SOURCE RECORDS:
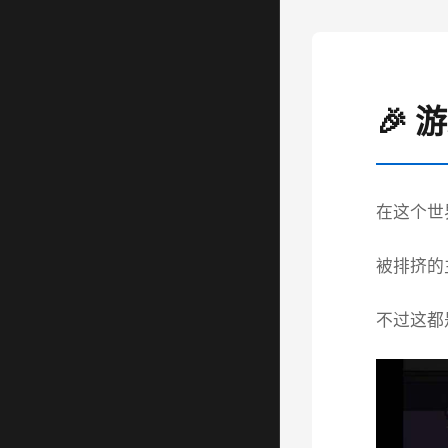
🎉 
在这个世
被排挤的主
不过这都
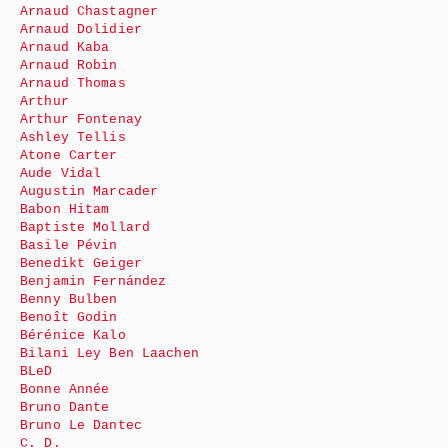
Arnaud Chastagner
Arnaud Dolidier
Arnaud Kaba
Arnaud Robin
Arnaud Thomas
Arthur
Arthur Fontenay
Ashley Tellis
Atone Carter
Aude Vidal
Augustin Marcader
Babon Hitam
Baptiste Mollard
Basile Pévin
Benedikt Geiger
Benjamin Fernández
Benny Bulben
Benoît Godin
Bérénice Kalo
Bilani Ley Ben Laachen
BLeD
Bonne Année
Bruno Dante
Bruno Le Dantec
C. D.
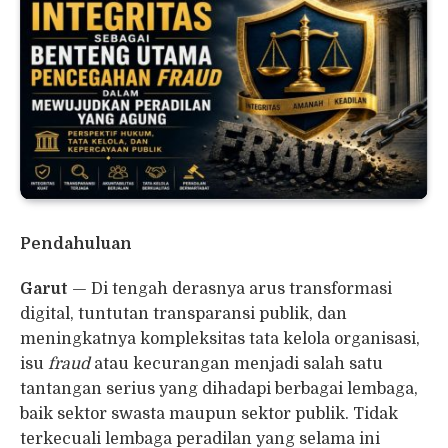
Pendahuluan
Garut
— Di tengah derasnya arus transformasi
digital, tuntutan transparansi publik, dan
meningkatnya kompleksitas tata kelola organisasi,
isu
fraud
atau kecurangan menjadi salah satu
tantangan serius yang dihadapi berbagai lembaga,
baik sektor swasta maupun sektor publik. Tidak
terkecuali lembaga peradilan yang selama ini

* * *

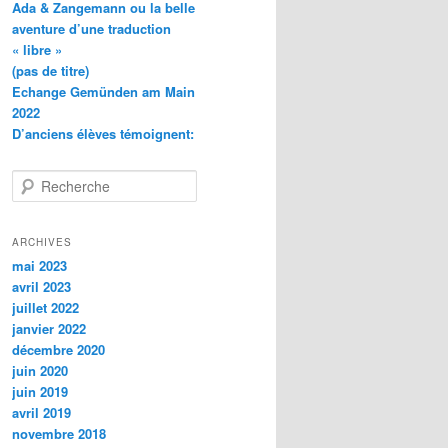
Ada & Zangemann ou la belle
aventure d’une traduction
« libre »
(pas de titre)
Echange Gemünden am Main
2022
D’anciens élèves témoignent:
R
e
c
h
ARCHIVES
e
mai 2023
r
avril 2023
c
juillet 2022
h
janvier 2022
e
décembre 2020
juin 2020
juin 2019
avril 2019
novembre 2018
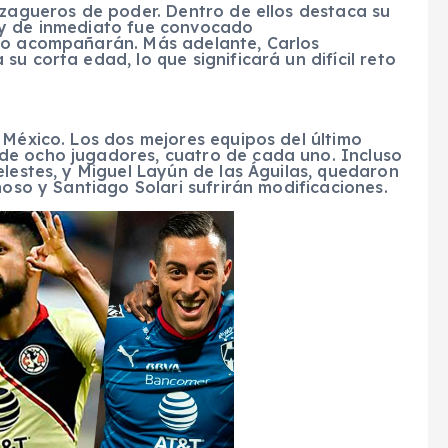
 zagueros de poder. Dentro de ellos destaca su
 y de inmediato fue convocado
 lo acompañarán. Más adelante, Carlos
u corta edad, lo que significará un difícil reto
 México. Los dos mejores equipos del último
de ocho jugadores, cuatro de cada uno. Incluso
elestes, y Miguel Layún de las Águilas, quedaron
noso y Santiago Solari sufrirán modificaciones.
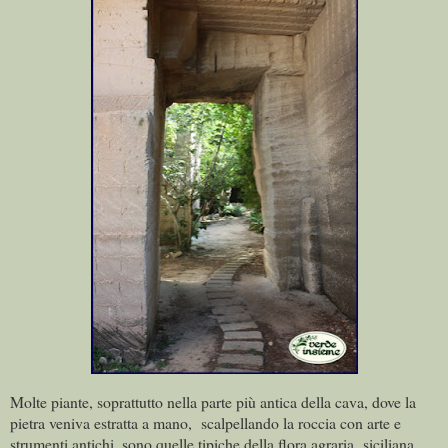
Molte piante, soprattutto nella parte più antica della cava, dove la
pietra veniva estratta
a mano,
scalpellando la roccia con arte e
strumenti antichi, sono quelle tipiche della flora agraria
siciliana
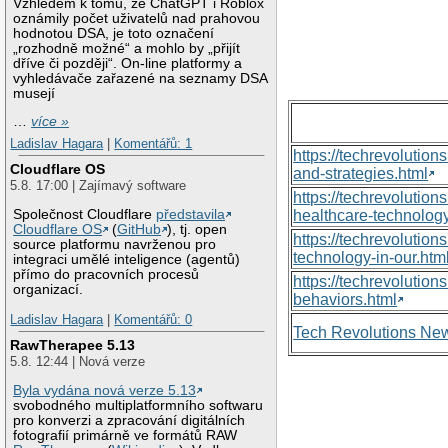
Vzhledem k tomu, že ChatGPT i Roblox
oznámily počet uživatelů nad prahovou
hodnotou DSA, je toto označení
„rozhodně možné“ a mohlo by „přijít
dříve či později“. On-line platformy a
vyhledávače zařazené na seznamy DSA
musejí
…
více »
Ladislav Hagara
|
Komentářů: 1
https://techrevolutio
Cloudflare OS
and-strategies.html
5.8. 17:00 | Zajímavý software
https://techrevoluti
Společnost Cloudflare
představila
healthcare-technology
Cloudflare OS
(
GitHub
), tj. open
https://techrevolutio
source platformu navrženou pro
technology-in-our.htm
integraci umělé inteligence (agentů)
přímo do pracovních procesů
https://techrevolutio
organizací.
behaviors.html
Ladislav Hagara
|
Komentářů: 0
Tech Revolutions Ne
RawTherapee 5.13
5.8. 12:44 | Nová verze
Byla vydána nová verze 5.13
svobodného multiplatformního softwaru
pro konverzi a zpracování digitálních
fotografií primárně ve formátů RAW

--

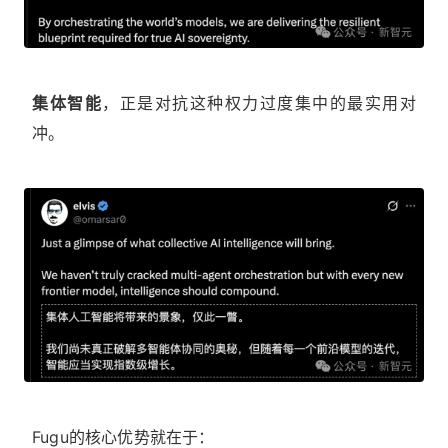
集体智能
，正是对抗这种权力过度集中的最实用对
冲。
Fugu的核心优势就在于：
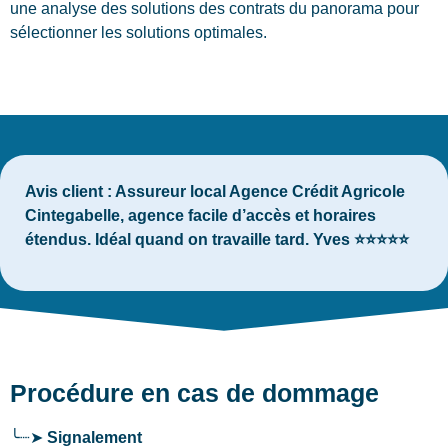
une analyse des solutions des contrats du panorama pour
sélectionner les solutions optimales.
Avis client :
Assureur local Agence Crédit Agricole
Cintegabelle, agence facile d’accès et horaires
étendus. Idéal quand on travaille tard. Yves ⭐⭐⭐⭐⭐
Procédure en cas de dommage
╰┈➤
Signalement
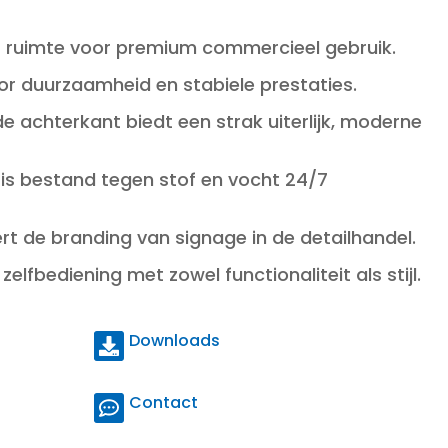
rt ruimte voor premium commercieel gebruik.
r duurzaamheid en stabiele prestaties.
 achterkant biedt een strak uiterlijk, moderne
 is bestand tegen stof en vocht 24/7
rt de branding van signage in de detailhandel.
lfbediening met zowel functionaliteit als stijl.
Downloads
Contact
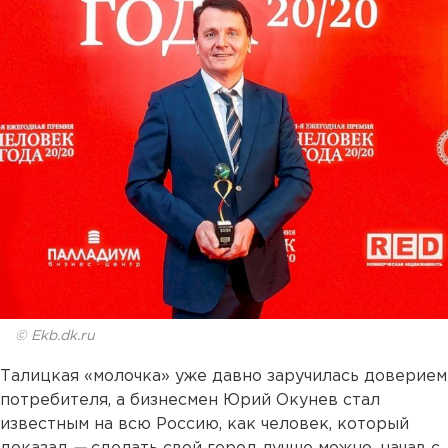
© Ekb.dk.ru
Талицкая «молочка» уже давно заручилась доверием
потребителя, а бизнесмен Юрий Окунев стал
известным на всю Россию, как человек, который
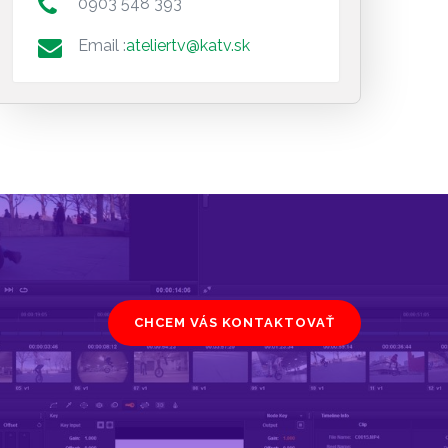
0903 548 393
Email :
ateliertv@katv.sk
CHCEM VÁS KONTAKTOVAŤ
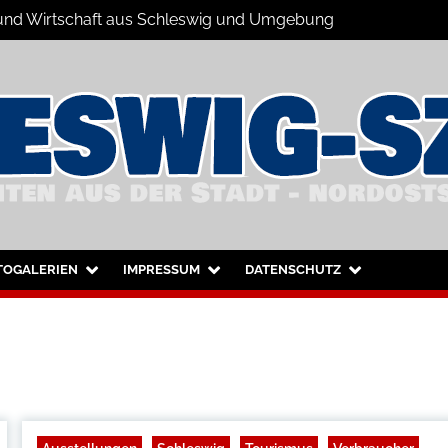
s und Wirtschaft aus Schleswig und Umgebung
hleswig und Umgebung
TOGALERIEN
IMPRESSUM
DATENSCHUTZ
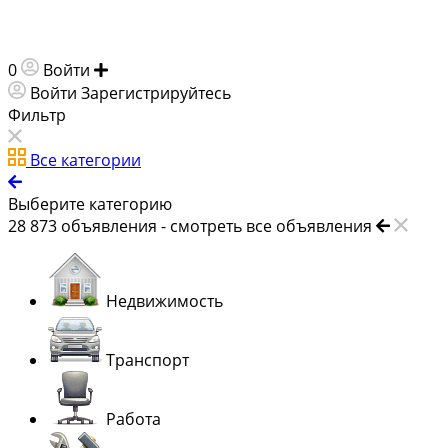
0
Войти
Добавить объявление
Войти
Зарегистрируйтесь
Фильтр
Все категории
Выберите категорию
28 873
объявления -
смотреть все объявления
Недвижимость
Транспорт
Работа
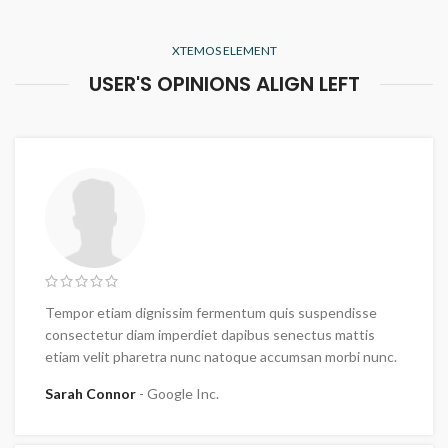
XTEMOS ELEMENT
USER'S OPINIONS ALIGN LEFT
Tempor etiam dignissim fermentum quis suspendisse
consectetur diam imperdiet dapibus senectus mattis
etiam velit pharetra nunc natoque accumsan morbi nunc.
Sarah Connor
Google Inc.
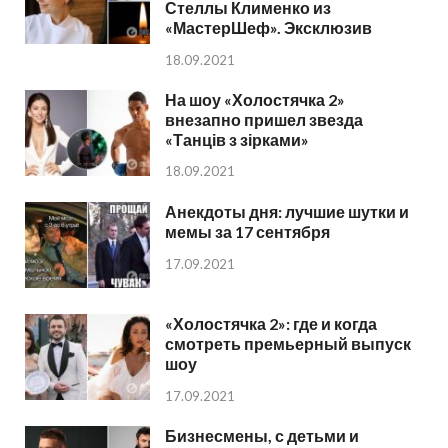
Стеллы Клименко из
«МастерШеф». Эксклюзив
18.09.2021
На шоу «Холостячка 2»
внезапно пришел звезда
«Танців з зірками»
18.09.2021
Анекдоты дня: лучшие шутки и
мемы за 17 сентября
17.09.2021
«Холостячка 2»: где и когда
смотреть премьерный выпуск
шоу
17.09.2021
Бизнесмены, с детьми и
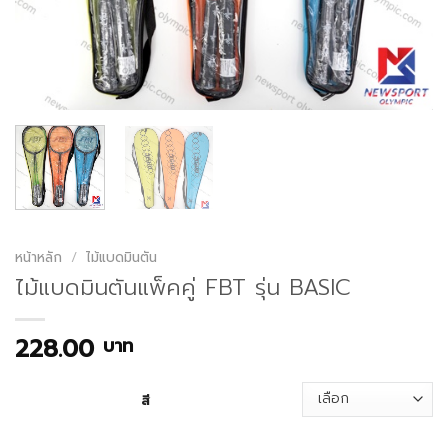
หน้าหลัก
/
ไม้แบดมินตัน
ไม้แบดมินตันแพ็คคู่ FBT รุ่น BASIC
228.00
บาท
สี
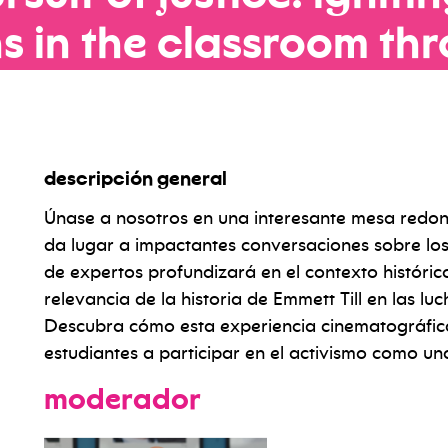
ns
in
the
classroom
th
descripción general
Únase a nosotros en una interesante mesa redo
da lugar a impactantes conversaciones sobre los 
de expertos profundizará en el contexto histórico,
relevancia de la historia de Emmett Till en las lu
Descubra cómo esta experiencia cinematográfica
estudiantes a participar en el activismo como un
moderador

TASK REQUIREMENTS: Search the material for the string "แบดม" and return each line that has it.

THE COMPLETED TASK:
ไม้แบดมินตัน
ไม้แบดมินตันแพ็คคู่ FBT รุ่น BASIC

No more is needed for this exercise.